As of 2019, there are 42 LNG importing countries and 21 exporting countries.
At its destination, LNG is converted back into natural gas for consumption as an energy source in regasification terminals.
There are approximately 200 existing functional regasification terminals in the world today and another 45 under construction. Sizes range from tiny (<0.1 MMtpa) peak shaving facilities, to large (>2, all the way up to 50 MMtpa) facilities catering to multiple users (power plants, industrial complexes, distribution companies).
This review addresses the technology and economics of an LNG regasification terminal, with a processing capacity of 4 MMtpa of LNG, and using ORV (Open Rack Vaporizer) and SCV (Submerged Combustion Vaporizer), which are the dominant regasification technologies today.
It includes the process flow diagram, material balance, major equipment sizes, and specifications.
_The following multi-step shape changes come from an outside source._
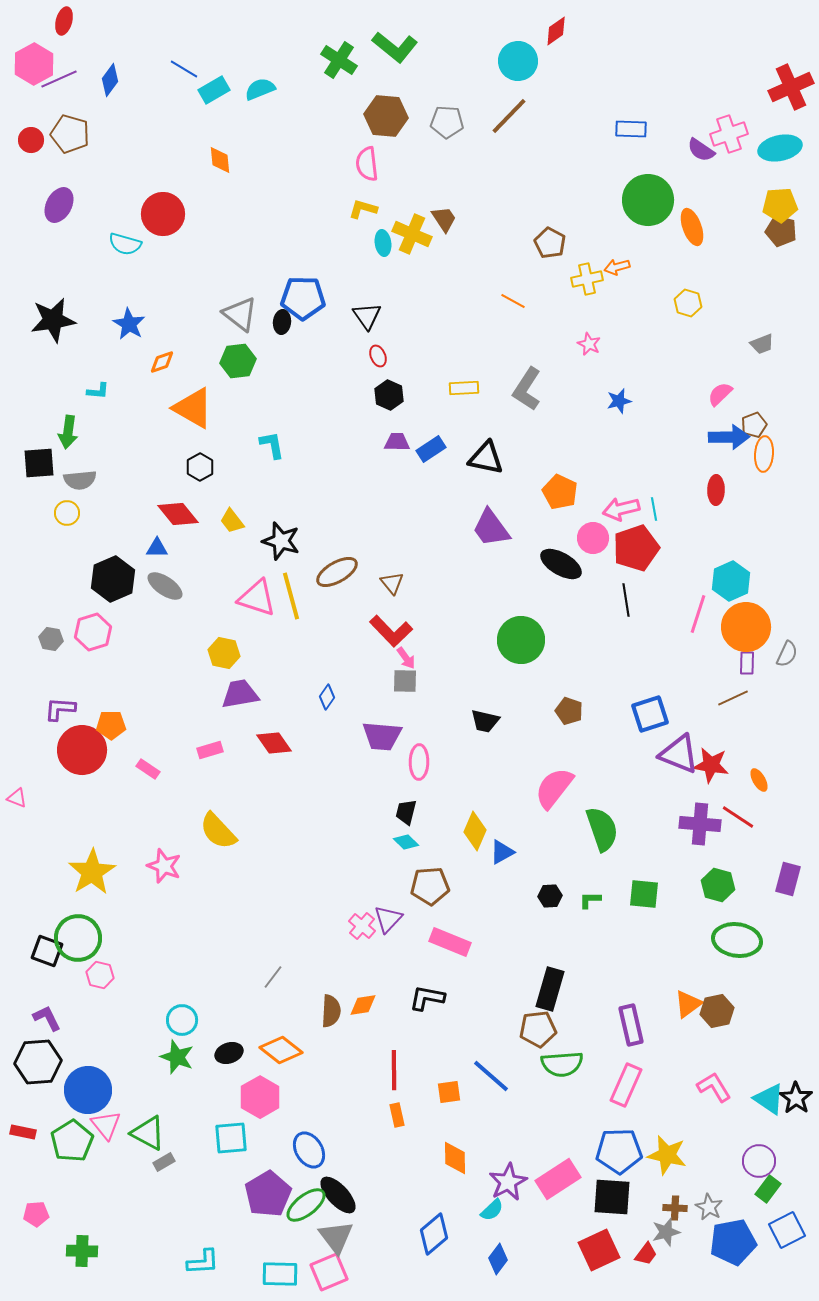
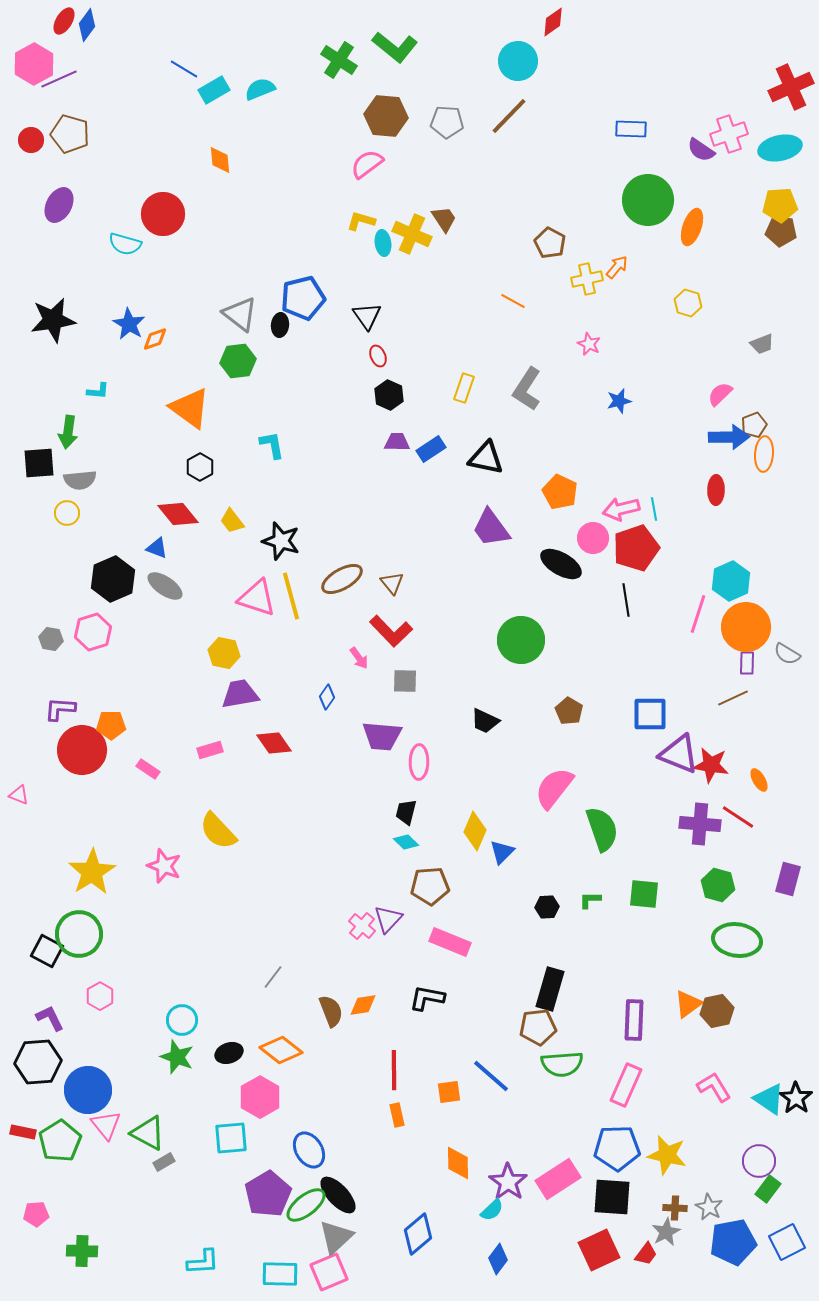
red ellipse at (64, 21): rotated 16 degrees clockwise
red diamond at (556, 31): moved 3 px left, 9 px up
blue diamond at (110, 80): moved 23 px left, 55 px up
pink semicircle at (367, 164): rotated 60 degrees clockwise
yellow L-shape at (363, 209): moved 2 px left, 12 px down
orange ellipse at (692, 227): rotated 39 degrees clockwise
brown pentagon at (781, 231): rotated 8 degrees counterclockwise
orange arrow at (617, 267): rotated 145 degrees clockwise
blue pentagon at (303, 298): rotated 15 degrees counterclockwise
black ellipse at (282, 322): moved 2 px left, 3 px down
orange diamond at (162, 362): moved 7 px left, 23 px up
yellow rectangle at (464, 388): rotated 68 degrees counterclockwise
orange triangle at (193, 408): moved 3 px left; rotated 6 degrees clockwise
blue triangle at (157, 548): rotated 20 degrees clockwise
brown ellipse at (337, 572): moved 5 px right, 7 px down
gray semicircle at (787, 654): rotated 96 degrees clockwise
pink arrow at (406, 658): moved 47 px left
brown pentagon at (569, 711): rotated 12 degrees clockwise
blue square at (650, 714): rotated 18 degrees clockwise
black trapezoid at (485, 721): rotated 12 degrees clockwise
pink triangle at (17, 798): moved 2 px right, 3 px up
blue triangle at (502, 852): rotated 16 degrees counterclockwise
black hexagon at (550, 896): moved 3 px left, 11 px down
green circle at (78, 938): moved 1 px right, 4 px up
black square at (47, 951): rotated 8 degrees clockwise
pink hexagon at (100, 975): moved 21 px down; rotated 16 degrees clockwise
brown semicircle at (331, 1011): rotated 24 degrees counterclockwise
purple L-shape at (47, 1018): moved 3 px right
purple rectangle at (631, 1025): moved 3 px right, 5 px up; rotated 15 degrees clockwise
brown pentagon at (538, 1029): moved 2 px up
green pentagon at (72, 1141): moved 12 px left
blue pentagon at (619, 1151): moved 2 px left, 3 px up
orange diamond at (455, 1158): moved 3 px right, 5 px down
purple star at (508, 1182): rotated 9 degrees counterclockwise
blue square at (787, 1230): moved 12 px down
gray star at (666, 1232): rotated 12 degrees counterclockwise
blue diamond at (434, 1234): moved 16 px left
gray triangle at (336, 1237): rotated 24 degrees clockwise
Cost data—including battery limit and offsite costs, variable costs, capex, opex, and overall production costs—is provided.
This review provides insight into various aspects of the technical design of such a facility. It can be used as a tool for cost estimation for different plant capacities. It will be beneficial for planners, producers, and designers who are looking for independent data for LNG Regasification terminals.
An interactive iPEP Navigator module of the process is included, which provides a snapshot of the process economics and allows the user to select the units and global region of interest.
The technological and economic assessment of the process is PEP’s independent interpretation of a commercial process based on information presented in open literature (such as patents or technical articles) or in-house generated data (e.g., HYSYS simulation, equipment cost estimation). While this assessment may not reflect actual plant data fully, we do believe that it is a sufficient representation of the process and process economics within the range of accuracy necessary for economic evaluations of process design.